━━━ Records
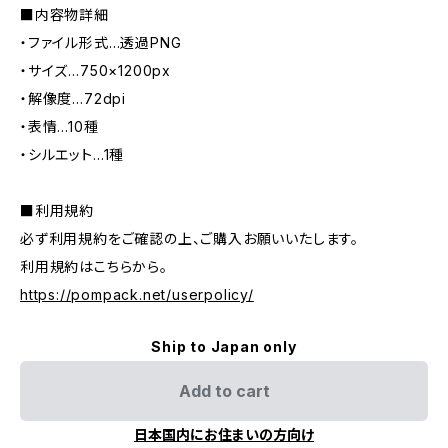
■内容物詳細
・ファイル形式…透過PNG
・サイズ…750×1200px
・解像度…72dpi
・表情…10種
・シルエット…1種
■利用規約
必ず利用規約をご確認の上、ご購入お願いいたします。
利用規約はこちらから。
https://pompack.net/userpolicy/
Ship to Japan only
Add to cart
日本国内にお住まいの方向け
━━━━━━
§ **Required action**
Every line of the material should be repeated precisely; pictures are to be excluded.

§ **Solution to the problem**
■内容物詳細
・ファイル形式…透過PNG
・サイズ…750×1200px
・解像度…72dpi
・表情…10種
・シルエット…1種
■利用規約
必ず利用規約をご確認の上、ご購入お願いいたします。
利用規約はこちらから。
https://pompack.net/userpolicy/
Ship to Japan only
Add to cart
日本国内にお住まいの方向け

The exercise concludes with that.